**Requirement:**
The copy you print must match the listing exactly, with its pictures removed.

**Extracted information:**
-------

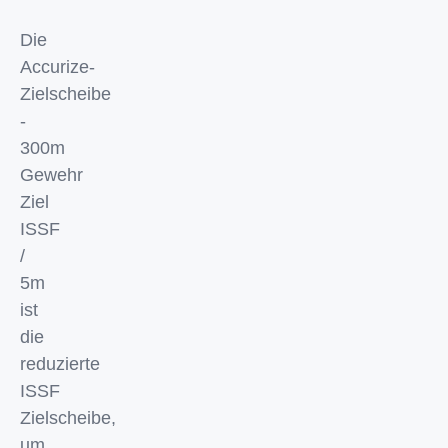
Die
Accurize-
Zielscheibe
-
300m
Gewehr
Ziel
ISSF
/
5m
ist
die
reduzierte
ISSF
Zielscheibe,
um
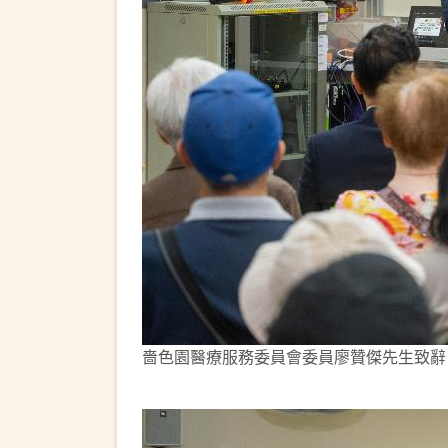
嗇色園醫療服務委員會委員廖贊傑先生致辭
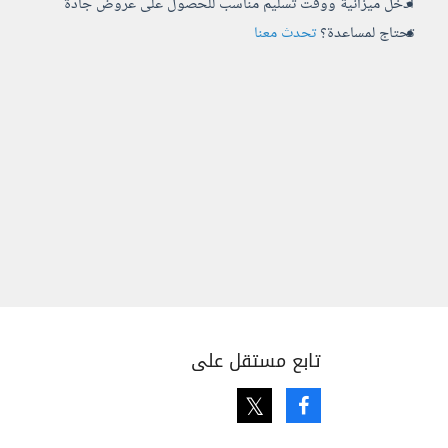
أدخل ميزانية ووقت تسليم مناسب للحصول على عروض جادة
تحتاج لمساعدة؟
تحدث معنا
تابع مستقل على
Twitter
Facebook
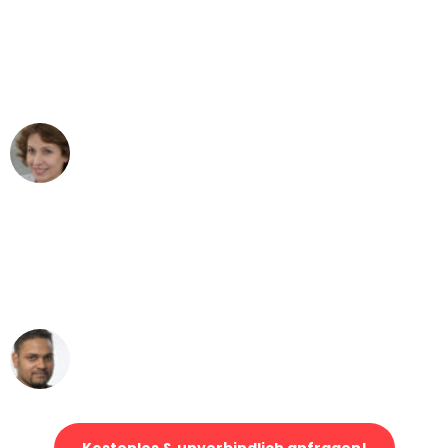
"Besser hätte ich mir den Umzug von
Karlsruhe nach Wien nicht vorstellen
können - DANKE!"
Maria W
Umzug von Karlsruhe nach Wien
"Mein Klavier kam in unter 24 Stunden
ohne einen Kratzer an - ein
erstklassiger Service!"
Ümit Y.
Klaviertransport in Karlsruhe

-------

**Reply to the task:**
Die
Accurize-
Zielscheibe
-
300m
Gewehr
Ziel
ISSF
/
5m
ist
die
reduzierte
ISSF
Zielscheibe,
um
嗇色園醫療服務委員會委員廖贊傑先生致辭
أدخل ميزانية ووقت تسليم مناسب للحصول على عروض جادة
تحتاج لمساعدة؟
تحدث معنا
تابع مستقل على
Twitter
Facebook
"Besser hätte ich mir den Umzug von
Karlsruhe nach Wien nicht vorstellen
können - DANKE!"
Maria W
Umzug von Karlsruhe nach Wien
"Mein Klavier kam in unter 24 Stunden
ohne einen Kratzer an - ein
erstklassiger Service!"
Ümit Y.
Klaviertransport in Karlsruhe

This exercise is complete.